Tenstorrent builds AI accelerators with two distinct kinds of processing elements. Tensix cores handle tensor operations — matrix multiplications, the inner loop of transformer inference. Each Tensix block is managed by a cluster of small embedded RISC-V cores that handle data movement and coordination. These management cores are fully programmable through the ttnn API exposed by TT-Metal and TT-Lang.

The question: can a Z-machine run on those cores? And if the game runs there, can a 70B language model running on the Tensix matrix cores rewrite every room in real time?

StageWhere the game runsWhat lives on chip
1 — sim Python interpreter on the host CPU Nothing
2 — device Python interpreter on the host CPU 86 KB game binary in Blackhole DRAM
3 — risc-v C++ Z-machine kernel on Blackhole RISC-V cores Game binary in DRAM + interpreter in L1
+ remix Python + Z-machine; LLM rewrites responses Llama-3.3-70B running on Tensix cores

The project lives at ttlang/zmachine_v3.py (the Python interpreter), engines/ (the three stage backends), and kernels/zork_interpreter_l1.cpp (the RISC-V kernel).

Before TT-Lang — the C++ era

The project did not start with Python. The first version was a full C integration of Frotz (the reference Infocom interpreter) alongside custom TT-Metal C++ kernels written directly against the RISC-V management core API — no Python layer, no pyenv, just cmake and raw EnqueueMeshWorkload calls.

That path produced real results: a custom Z-machine V3 interpreter (kernels/zork_interpreter.cpp, ~1,000 lines) that decoded all 199 Zork objects on chip, resolved abbreviations correctly, and eventually printed the actual Zork opening text — "ZORK I: The Great Underground Empire" — from opcodes executing on a Blackhole RISC-V core. Getting there required fighting DRAM page fragmentation, a runtime-args hang in get_arg_val<>, and a firmware execution budget that limited each kernel run to roughly 100 instructions before the watchdog fired.

TT-Lang became the active path because it solved the interface problem cleanly. The ~/code/tt-lang/build/env/activate pyenv provides ttnn device access, a green-thread simulator for kernel validation, and a Python-first authoring model that made the DRAM ↔ L1 data paths much easier to iterate on. The C++ kernel work validated the hardware story; TT-Lang made it reproducible.
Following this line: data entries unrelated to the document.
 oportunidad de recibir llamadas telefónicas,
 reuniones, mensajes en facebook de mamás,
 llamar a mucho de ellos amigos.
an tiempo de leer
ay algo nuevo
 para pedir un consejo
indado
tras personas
The src/ and kernels/ trees from that era are preserved in git history.

TT-Lang

The Toolkit — TT-Lang and the TT-Lang Pyenv

TT-Lang is a Python DSL from Tenstorrent for authoring high-performance custom kernels on Tenstorrent hardware. It sits between the high-level ttnn tensor API and hand-written RISC-V C++, giving Python authors direct access to the on-chip NoC, L1 dataflow buffers, and the three execution threads inside each Tensix core.
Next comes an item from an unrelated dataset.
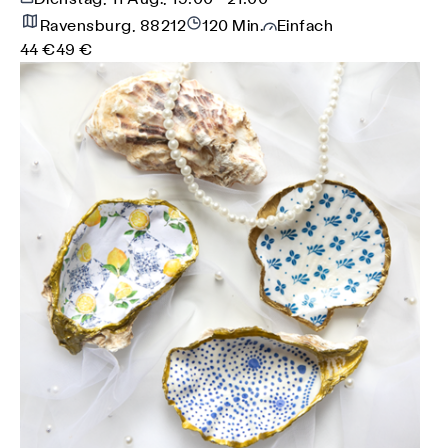
Ravensburg, 88212
120 Min.
Einfach
44 €
49 €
The ~/code/tt-lang/build/env/activate virtualenv bundles ttnn (device open/close, DRAM tensor allocation, data transfer), the TT-Lang green-thread simulator, and the compiler backend that maps Python kernel code to RISC-V. Every stage of this project runs inside that pyenv.

The @ttl.operation kernel model

Each TT-Lang kernel is a Python function decorated with @ttl.operation(grid=(r, c)). Inside it, three nested functions define what runs concurrently on each Tensix core. They communicate through Dataflow Buffers (DFBs) — bounded queues that live in L1 cache and enforce producer/consumer ordering without explicit locks:

@ttl.operation(grid=(1, 1))
def zmachine_kernel(
    game:       Tensor,   # 87 KB game binary — lives in Blackhole DRAM
    state:      Tensor,   # interpreter state checkpoint — DRAM
    input_buf:  Tensor,   # player command string — DRAM
    output:     Tensor,   # output text written back to DRAM
) -> None:

    # Double-buffered DFBs: while compute processes block N,
    # dm_reader is already prefetching block N+1.
    game_dfb = ttl.make_dataflow_buffer_like(game,   shape=(CHUNK_SIZE,), block_count=2)
    out_dfb  = ttl.make_dataflow_buffer_like(output, shape=(CHUNK_SIZE,), block_count=2)

    @ttl.compute()
    def compute() -> None:
        # Runs on the Tensix compute engine (mapped to RISC-V core 0 in DM mode).
        # Receives DFB blocks from dm_reader, runs opcodes, pushes output blocks.
        with game_dfb.wait() as game_blk, out_dfb.reserve() as o_blk:
            o_blk.store(game_blk)   # stub — Task 10: zm.interpret(BATCH_SIZE)

    @ttl.datamovement()
    def dm_reader() -> None:
        # Runs on RISC-V DM0. NoC async read: DRAM → L1.
        with game_dfb.reserve() as g_blk:
            tx = ttl.copy(game[:CHUNK_SIZE], g_blk)
            tx.wait()

    @ttl.datamovement()
    def dm_writer() -> None:
        # Runs on RISC-V DM1. NoC async write: L1 → DRAM.
        with out_dfb.wait() as o_blk:
            tx = ttl.copy(o_blk, output[:CHUNK_SIZE])
            tx.wait()

The code above is from ttlang/zork_kernel.py. The double-buffered DFBs overlap DRAM transfers with computation — the same pipeline strategy that makes GPU memory systems fast, here expressed as pure Python that compiles down to Tenstorrent's NoC fabric.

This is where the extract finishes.